German mathematician **David Hilbert** (1862-1943) headed this
group. Formalists assert that mathematics must be developed through
axiomatic systems. Formalist and Platonists agree on the principles
of mathematical proof, but Hilbert's followers don't recognize an
external world of mathematics. Formalists argue that are no
mathematical objects until we create them. Humans create the real
number system by establishing axioms to describe it. All mathematics
needs is inference rules to progress from one step to the next. The
Formalists tried to prove that within the framework of established
axioms, theorems, and definitions, a mathematical system is
consistent. In the mid-twentieth century, formalism became the
predominant philosophical attitude in math textbooks.
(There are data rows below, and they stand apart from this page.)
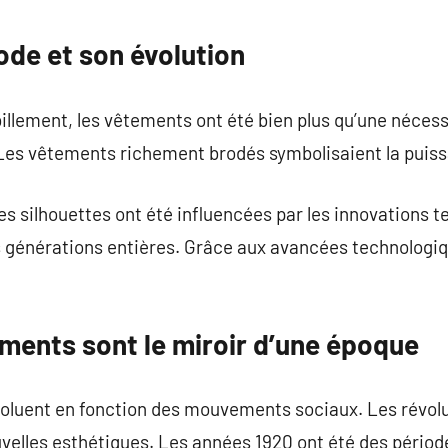
commentaire
mode et son évolution
billement, les vêtements ont été bien plus qu’une nécess
Les vêtements richement brodés symbolisaient la puiss
 les silhouettes ont été influencées par les innovations 
 générations entières. Grâce aux avancées technologiq
ments sont le miroir d’une époque
oluent en fonction des mouvements sociaux. Les révolut
velles esthétiques. Les années 1920 ont été des périod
[PROBLEMS WITH THIS VIEW: Godel's Incompleteness Theorem
contradicts the consistency philosophy of formalism. It has been
pointed out that accepted results from theorems were used before
axioms were created to establish the theorems. The modern emphasis on
the concrete and the applicable is not consistent with the formalist
philosophy that you don't really do mathematics until you state a
hypothesis and begin a proof.]

==============================
**Logicism:**

English mathematicians and philosophers **Bertrand Russell**
(1872-1970) and **Alfred North Whitehead** (1861-1947) cofounded
this school of thought. This school claims that mathematics is a vast
tautology. All of mathematics is derivable from principles of logic.
Many of the logistic ideas are similar to those of the formalists,
but the latter group does not believe that mathematics can be deduced
from logic alone. Among other things, the Logicists attempted a
logical construction of the real number system, whereas the
Formalists constructed it axiomatically. Logicism also uses
mathematical sets in its logical development.
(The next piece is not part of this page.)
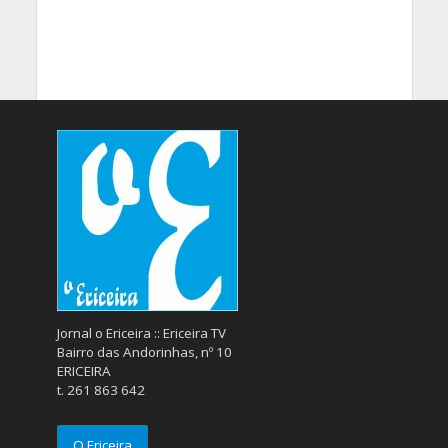
Jornal o Ericeira :: Ericeira TV
Bairro das Andorinhas, nº 10
ERICEIRA
t. 261 863 642
O Ericeira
[PROBLEMS WITH THIS VIEW: Logicism, despite many attempts, could
not successfully resolve paradoxes that arose in set theory. Godel's
Incompleteness Theorem was a death blow to the "math is a tautology"
philosophy expounded in *Principia Mathematica*, a monumental
work constructed by Russell and Whitehead.]

=========================
**Intuitionism** (sometimes called
**Constructivism**):

Building on the philosophies of **Immanuel Kant **(1724-1804),
Dutch mathematician **Luitzen Brouwer** (1881-1966) emerged as the
leader of this school of thought, which differs considerably from
those previously discussed. Intuitionists claim that mathematics
originates and thrives within the mind. Human minds intuitively
possess the forms of space and time. The natural numbers are given
intuitively, and they represent the fundamental datum of mathematics
from which springs all meaningful mathematics. Mathematical laws are
not discovered by studying nature; rather, they are found in the
recesses of the human mind.

[PROBLEMS WITH THIS VIEW: The intuitionist view doesn't give any
insight as to why mathematics works. We don't know how intuitive
knowledge is held in the brain. Mental representations of concepts
such as love, hate, etc. differ considerably from human to human. Is
it realistic to assume humans share the same intuitive view of
mathematics? Why do we teach mathematics if it is all intuitive?]

=========================
In conclusion, despite the fact that I have taught mathematics for
many years, I really cannot explain what it is, where it comes from,
why it works, or how we can make such amazing use of things that
could be classified as fictional
Mathematics is, to a great extent,
a mystery. As a thinker, I can only say that my personal philosophy
of mathematics takes bits and pieces from each of the historical
schools of mathematical thought. As previously mentioned, I see
mathematics as a language. As we become more and more proficient with
this language, we will better understand the universe that we
inhabit. I believe the Creator (and you may define Creator however
you wish) put mathematics out there for us to discover, but I don't
believe humans will ever discover all of the mathematics that exists.
The mystery of our existence in a mathematically designed universe is
what makes living interesting and exciting.